Illustrated by Margarita Miranova

greenland

Over 1,200 years ago, disgruntled Norse Viking sailed northward and started a new society, complete with a parliament, on an island they called Snæland, “land of snow.” Just as they were called to that improbable, frozen place, so was I. I went to Iceland for the vistas, for the endless daylight, for the feeling of being on another planet. I went there to be alone, small against the bigness of mountains and ocean. I did not go there to eat.

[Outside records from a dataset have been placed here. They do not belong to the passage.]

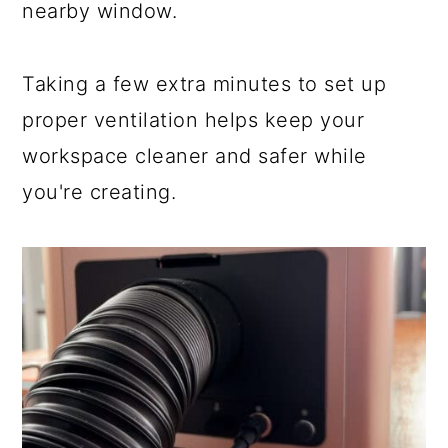
nearby window.
Taking a few extra minutes to set up
proper ventilation helps keep your
workspace cleaner and safer while
you're creating.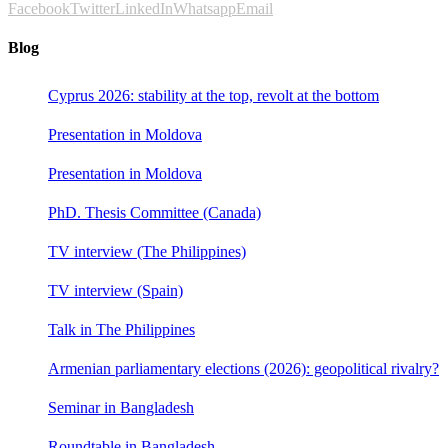
Facebook
Twitter
LinkedIn
Whatsapp
Email
Blog
Cyprus 2026: stability at the top, revolt at the bottom
Presentation in Moldova
Presentation in Moldova
PhD. Thesis Committee (Canada)
TV interview (The Philippines)
TV interview (Spain)
Talk in The Philippines
Armenian parliamentary elections (2026): geopolitical rivalry?
Seminar in Bangladesh
Roundtable in Bangladesh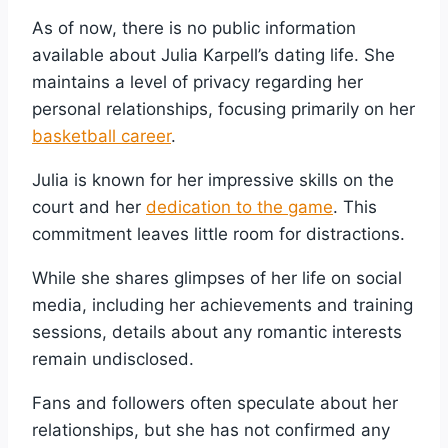
As of now, there is no public information
available about Julia Karpell’s dating life. She
maintains a level of privacy regarding her
personal relationships, focusing primarily on her
basketball career
.
Julia is known for her impressive skills on the
court and her
dedication to the game
. This
commitment leaves little room for distractions.
While she shares glimpses of her life on social
media, including her achievements and training
sessions, details about any romantic interests
remain undisclosed.
Fans and followers often speculate about her
relationships, but she has not confirmed any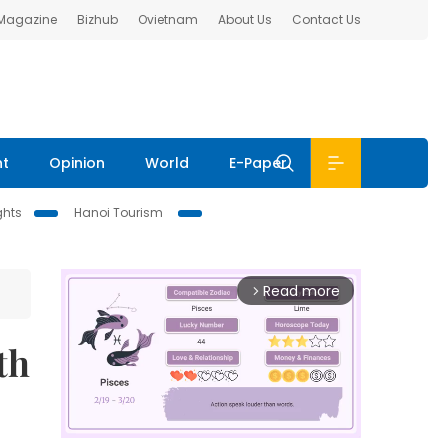
 Magazine
Bizhub
Ovietnam
About Us
Contact Us
nt
Opinion
World
E-Paper
ghts
Hanoi Tourism
Read more
arrow_forward_ios
th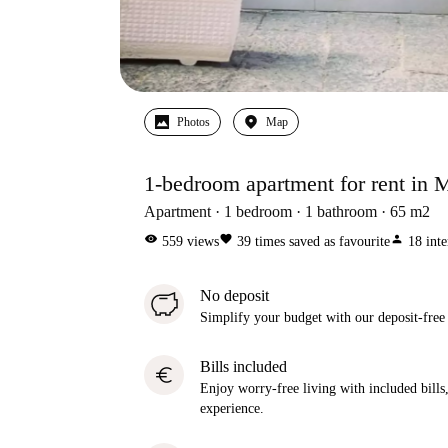
Photos
Map
1-bedroom apartment for rent in M
Apartment
1
bedroom
1
bathroom
65
m2
visibility
favorite
person
559
views
39
times saved as favourite
18
inte
No deposit
Simplify your budget with our deposit-free
Bills included
euro
Enjoy worry-free living with included bills, 
experience.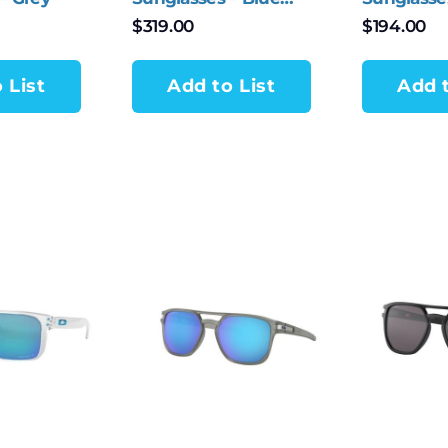
Polarized
Iridium
$
319.00
$
194.00
 List
Add to List
Add t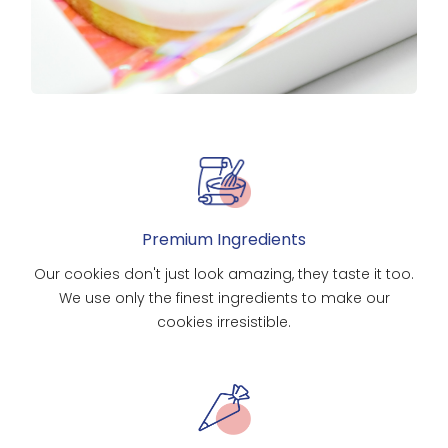
Premium Ingredients
Our cookies don't just look amazing, they taste it too.
We use only the finest ingredients to make our
cookies irresistible.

As a vegetarian, eating while travelling can be tricky, depending on the climate and culture. Only root vegetables can grow in Iceland (and chefs prepare them in wonderfully original ways). Hothouses produce tomatoes and cucumbers that make for welcome additions, particularly to breakfast, and I can’t say enough about skyr, the delicious Icelandic yogurt that I ate three times a day. Still, typical Icelandic meals involve locally-sourced fish or lamb. Even though I didn’t go to Iceland for the food, and I circumvented difficult menus and remote locations by self-catering, I became fascinated by the cuisine.

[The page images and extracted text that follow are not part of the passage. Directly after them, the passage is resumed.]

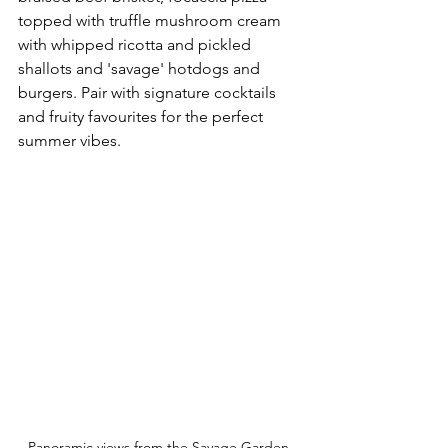
topped with truffle mushroom cream 
with whipped ricotta and pickled 
shallots and 'savage' hotdogs and 
burgers. Pair with signature cocktails 
and fruity favourites for the perfect 
summer vibes.
Panoramic views from the Savage Garden 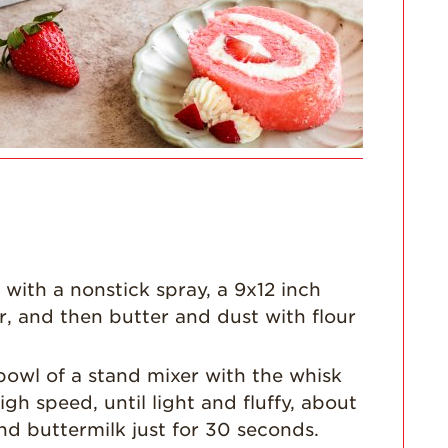
For Health
Professionals
Recipes
Strawberry Snacks
& Appetizers
Strawberry
Desserts
Strawberry
Smoothies &
Drinks
with a nonstick spray, a 9x12 inch
Strawberry Salads
r, and then butter and dust with flour
Strawberry
Breakfast
e bowl of a stand mixer with the whisk
Strawberry Latin
Recipes
h speed, until light and fluffy, about
d buttermilk just for 30 seconds.
Strawberry Main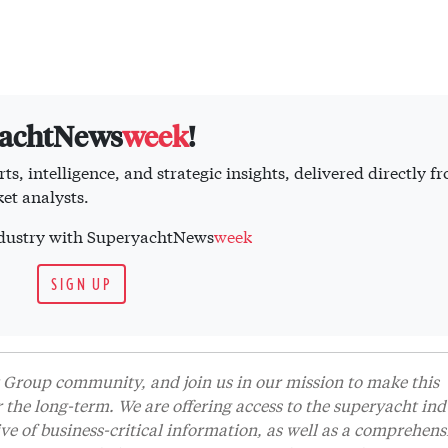
yachtNews
week
!
ts, intelligence, and strategic insights, delivered directly f
et analysts.
industry with SuperyachtNews
week
SIGN UP
Group community, and join us in our mission to make this
r the long-term. We are offering access to the superyacht ind
 of business-critical information, as well as a comprehens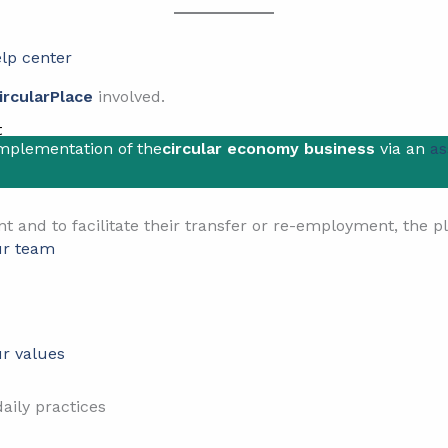
lp center
ircularPlace
involved.
t
implementation of the
circular economy business
via an
as
ent and to facilitate their transfer or re-employment, the 
r team
r values
aily practices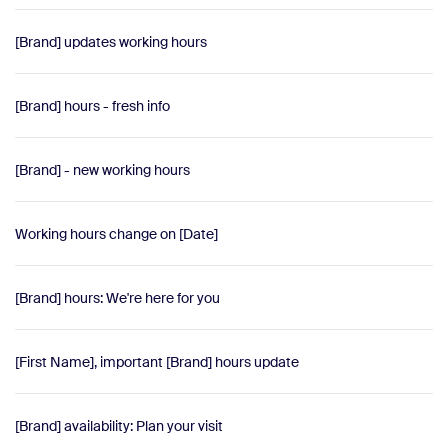
[Brand] updates working hours
[Brand] hours - fresh info
[Brand] - new working hours
Working hours change on [Date]
[Brand] hours: We're here for you
[First Name], important [Brand] hours update
[Brand] availability: Plan your visit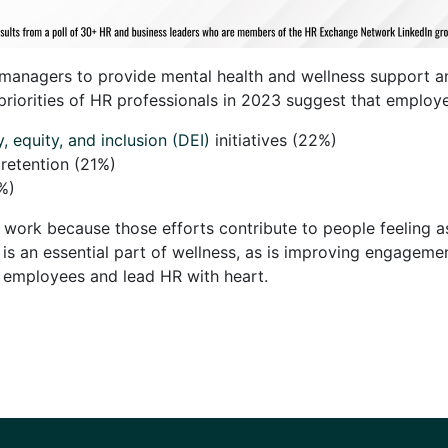
n managers to provide mental health and wellness support an
p priorities of HR professionals in 2023 suggest that employ
y, equity, and inclusion (DEI)
initiatives (22%)
etention (21%)
5%)
at work because those efforts contribute to people feeling a
 is an essential part of wellness, as is improving engageme
r employees and lead HR with heart.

I kept imagining what it would be like to sail to Iceland for the first time. I had guide books, photos, and some idea what to expect, and even that did little to prepare me for landscapes so overwhelming that I had to pull the car over to breathe.  I imagined what it would be like to realise just how cold and unsuitable for arable farming the land is, to realise that without some ingenuity, starvation was a very real possibility.

The Arctic fox is the only mammal native to Iceland. Vikings had to fish to survive. Luckily, the waters of the North Atlantic are populated with marine life, including the Greenland shark, which can live up to 400 years thanks to bodily chemicals that function like antifreeze, which, along with urea, build up and remain in the shark’s body because it has no kidneys. The Greenland shark is highly toxic, and if eaten fresh, could be deadly. But this shark can grow over 20 feet long — it’s big enough to feed an entire village, and worth figuring out a way to make it edible.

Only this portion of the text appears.